** GIVEN DATA follows **
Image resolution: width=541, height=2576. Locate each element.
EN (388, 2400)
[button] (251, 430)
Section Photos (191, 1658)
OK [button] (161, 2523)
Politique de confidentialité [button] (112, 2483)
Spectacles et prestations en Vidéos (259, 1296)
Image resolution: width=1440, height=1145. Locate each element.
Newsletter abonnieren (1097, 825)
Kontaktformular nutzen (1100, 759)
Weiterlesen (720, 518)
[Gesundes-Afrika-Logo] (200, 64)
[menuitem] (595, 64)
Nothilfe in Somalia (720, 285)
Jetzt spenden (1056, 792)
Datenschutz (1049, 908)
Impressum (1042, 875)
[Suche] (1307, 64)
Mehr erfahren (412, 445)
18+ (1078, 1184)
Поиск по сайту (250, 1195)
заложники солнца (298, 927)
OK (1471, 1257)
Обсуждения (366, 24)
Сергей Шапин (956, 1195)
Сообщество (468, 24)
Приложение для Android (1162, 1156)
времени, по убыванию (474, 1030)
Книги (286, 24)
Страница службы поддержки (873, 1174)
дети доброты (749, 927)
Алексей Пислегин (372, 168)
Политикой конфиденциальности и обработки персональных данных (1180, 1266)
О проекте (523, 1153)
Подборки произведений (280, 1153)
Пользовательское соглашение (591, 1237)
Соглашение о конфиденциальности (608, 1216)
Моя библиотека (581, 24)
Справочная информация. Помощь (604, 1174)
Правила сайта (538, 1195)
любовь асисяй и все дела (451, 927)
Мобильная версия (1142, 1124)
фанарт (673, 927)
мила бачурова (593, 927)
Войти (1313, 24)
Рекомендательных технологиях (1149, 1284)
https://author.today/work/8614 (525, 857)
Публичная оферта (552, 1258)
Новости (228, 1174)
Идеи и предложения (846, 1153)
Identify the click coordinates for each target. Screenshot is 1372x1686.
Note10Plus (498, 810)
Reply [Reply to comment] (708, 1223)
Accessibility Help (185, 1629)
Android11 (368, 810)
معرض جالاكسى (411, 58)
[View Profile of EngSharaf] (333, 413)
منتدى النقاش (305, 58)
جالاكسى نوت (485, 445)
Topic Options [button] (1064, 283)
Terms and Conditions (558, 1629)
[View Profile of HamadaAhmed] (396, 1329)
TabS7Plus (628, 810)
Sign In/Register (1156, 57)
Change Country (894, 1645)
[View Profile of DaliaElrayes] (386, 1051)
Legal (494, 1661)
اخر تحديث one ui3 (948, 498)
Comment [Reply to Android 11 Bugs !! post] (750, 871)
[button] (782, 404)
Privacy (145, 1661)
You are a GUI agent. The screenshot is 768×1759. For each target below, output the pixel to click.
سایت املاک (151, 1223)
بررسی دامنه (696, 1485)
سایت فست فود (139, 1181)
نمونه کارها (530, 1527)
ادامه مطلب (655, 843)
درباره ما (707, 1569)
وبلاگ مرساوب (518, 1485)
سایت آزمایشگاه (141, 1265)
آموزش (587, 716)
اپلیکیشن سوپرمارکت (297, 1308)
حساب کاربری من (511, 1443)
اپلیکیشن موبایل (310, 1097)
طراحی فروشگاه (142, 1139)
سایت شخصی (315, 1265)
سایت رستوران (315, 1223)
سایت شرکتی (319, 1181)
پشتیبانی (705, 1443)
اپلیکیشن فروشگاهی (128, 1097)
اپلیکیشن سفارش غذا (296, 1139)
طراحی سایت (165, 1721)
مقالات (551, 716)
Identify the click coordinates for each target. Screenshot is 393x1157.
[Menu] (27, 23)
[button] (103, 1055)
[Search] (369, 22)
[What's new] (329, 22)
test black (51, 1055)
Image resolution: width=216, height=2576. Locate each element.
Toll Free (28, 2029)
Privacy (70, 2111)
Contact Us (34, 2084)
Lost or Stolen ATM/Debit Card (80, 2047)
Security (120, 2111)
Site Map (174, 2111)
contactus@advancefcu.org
** End of GIVEN DATA **
PROBLEM DESCRIPTION
Go through the entries and filter for lines holding the word "اپلیکیشن"; copy each match.

ANSWER SPACE
اپلیکیشن سوپرمارکت (297, 1308)
اپلیکیشن موبایل (310, 1097)
اپلیکیشن فروشگاهی (128, 1097)
اپلیکیشن سفارش غذا (296, 1139)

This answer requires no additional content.